#### [WHAT THE TASK REQUIRES]
The full set of entries below should be transcribed exactly.

#### [SOURCE RECORDS]
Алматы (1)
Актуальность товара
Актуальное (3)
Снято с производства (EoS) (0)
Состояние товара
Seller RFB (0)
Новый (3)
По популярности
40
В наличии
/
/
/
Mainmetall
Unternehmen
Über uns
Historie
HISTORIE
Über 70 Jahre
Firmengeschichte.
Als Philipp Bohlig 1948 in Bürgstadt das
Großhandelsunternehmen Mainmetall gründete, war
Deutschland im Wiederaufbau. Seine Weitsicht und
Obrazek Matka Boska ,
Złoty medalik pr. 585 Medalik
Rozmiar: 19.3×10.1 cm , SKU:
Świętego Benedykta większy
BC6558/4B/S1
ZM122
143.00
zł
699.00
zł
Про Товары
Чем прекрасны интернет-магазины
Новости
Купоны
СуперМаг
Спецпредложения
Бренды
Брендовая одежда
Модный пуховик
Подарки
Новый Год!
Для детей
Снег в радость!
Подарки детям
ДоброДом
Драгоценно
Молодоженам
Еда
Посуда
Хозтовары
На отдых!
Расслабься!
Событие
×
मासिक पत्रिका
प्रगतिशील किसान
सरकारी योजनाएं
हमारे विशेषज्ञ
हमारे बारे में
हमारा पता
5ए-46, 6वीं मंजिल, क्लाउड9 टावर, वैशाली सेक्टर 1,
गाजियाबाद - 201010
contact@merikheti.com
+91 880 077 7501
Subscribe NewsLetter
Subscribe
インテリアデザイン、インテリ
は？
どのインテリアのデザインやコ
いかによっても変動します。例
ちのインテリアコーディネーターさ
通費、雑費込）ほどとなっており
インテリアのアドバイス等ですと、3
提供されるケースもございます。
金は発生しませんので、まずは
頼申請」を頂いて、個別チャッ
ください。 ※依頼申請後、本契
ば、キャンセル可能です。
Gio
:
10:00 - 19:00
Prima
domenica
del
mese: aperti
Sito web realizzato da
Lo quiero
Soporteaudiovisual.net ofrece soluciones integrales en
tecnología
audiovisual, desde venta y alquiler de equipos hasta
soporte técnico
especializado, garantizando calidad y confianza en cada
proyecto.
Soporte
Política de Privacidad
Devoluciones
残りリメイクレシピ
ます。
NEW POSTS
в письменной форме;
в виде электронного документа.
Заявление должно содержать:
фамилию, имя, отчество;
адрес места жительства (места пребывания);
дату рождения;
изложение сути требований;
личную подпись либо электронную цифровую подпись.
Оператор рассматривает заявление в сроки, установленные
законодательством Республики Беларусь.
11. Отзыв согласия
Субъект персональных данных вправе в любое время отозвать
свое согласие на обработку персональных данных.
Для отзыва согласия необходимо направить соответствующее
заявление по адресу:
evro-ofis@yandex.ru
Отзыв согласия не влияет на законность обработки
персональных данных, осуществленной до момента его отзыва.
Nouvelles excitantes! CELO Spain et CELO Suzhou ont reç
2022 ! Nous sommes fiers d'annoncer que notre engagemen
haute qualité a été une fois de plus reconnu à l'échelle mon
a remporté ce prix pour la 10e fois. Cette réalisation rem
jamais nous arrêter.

#### [ANSWER BELOW]
Алматы (1)
Актуальность товара
Актуальное (3)
Снято с производства (EoS) (0)
Состояние товара
Seller RFB (0)
Новый (3)
По популярности
40
В наличии
/
/
/
Mainmetall
Unternehmen
Über uns
Historie
HISTORIE
Über 70 Jahre
Firmengeschichte.
Als Philipp Bohlig 1948 in Bürgstadt das
Großhandelsunternehmen Mainmetall gründete, war
Deutschland im Wiederaufbau. Seine Weitsicht und
Obrazek Matka Boska ,
Złoty medalik pr. 585 Medalik
Rozmiar: 19.3×10.1 cm , SKU:
Świętego Benedykta większy
BC6558/4B/S1
ZM122
143.00
zł
699.00
zł
Про Товары
Чем прекрасны интернет-магазины
Новости
Купоны
СуперМаг
Спецпредложения
Бренды
Брендовая одежда
Модный пуховик
Подарки
Новый Год!
Для детей
Снег в радость!
Подарки детям
ДоброДом
Драгоценно
Молодоженам
Еда
Посуда
Хозтовары
На отдых!
Расслабься!
Событие
×
मासिक पत्रिका
प्रगतिशील किसान
सरकारी योजनाएं
हमारे विशेषज्ञ
हमारे बारे में
हमारा पता
5ए-46, 6वीं मंजिल, क्लाउड9 टावर, वैशाली सेक्टर 1,
गाजियाबाद - 201010
contact@merikheti.com
+91 880 077 7501
Subscribe NewsLetter
Subscribe
インテリアデザイン、インテリ
は？
どのインテリアのデザインやコ
いかによっても変動します。例
ちのインテリアコーディネーターさ
通費、雑費込）ほどとなっており
インテリアのアドバイス等ですと、3
提供されるケースもございます。
金は発生しませんので、まずは
頼申請」を頂いて、個別チャッ
ください。 ※依頼申請後、本契
ば、キャンセル可能です。
Gio
:
10:00 - 19:00
Prima
domenica
del
mese: aperti
Sito web realizzato da
Lo quiero
Soporteaudiovisual.net ofrece soluciones integrales en
tecnología
audiovisual, desde venta y alquiler de equipos hasta
soporte técnico
especializado, garantizando calidad y confianza en cada
proyecto.
Soporte
Política de Privacidad
Devoluciones
残りリメイクレシピ
ます。
NEW POSTS
в письменной форме;
в виде электронного документа.
Заявление должно содержать:
фамилию, имя, отчество;
адрес места жительства (места пребывания);
дату рождения;
изложение сути требований;
личную подпись либо электронную цифровую подпись.
Оператор рассматривает заявление в сроки, установленные
законодательством Республики Беларусь.
11. Отзыв согласия
Субъект персональных данных вправе в любое время отозвать
свое согласие на обработку персональных данных.
Для отзыва согласия необходимо направить соответствующее
заявление по адресу:
evro-ofis@yandex.ru
Отзыв согласия не влияет на законность обработки
персональных данных, осуществленной до момента его отзыва.
Nouvelles excitantes! CELO Spain et CELO Suzhou ont reç
2022 ! Nous sommes fiers d'annoncer que notre engagemen
haute qualité a été une fois de plus reconnu à l'échelle mon
a remporté ce prix pour la 10e fois. Cette réalisation rem
jamais nous arrêter.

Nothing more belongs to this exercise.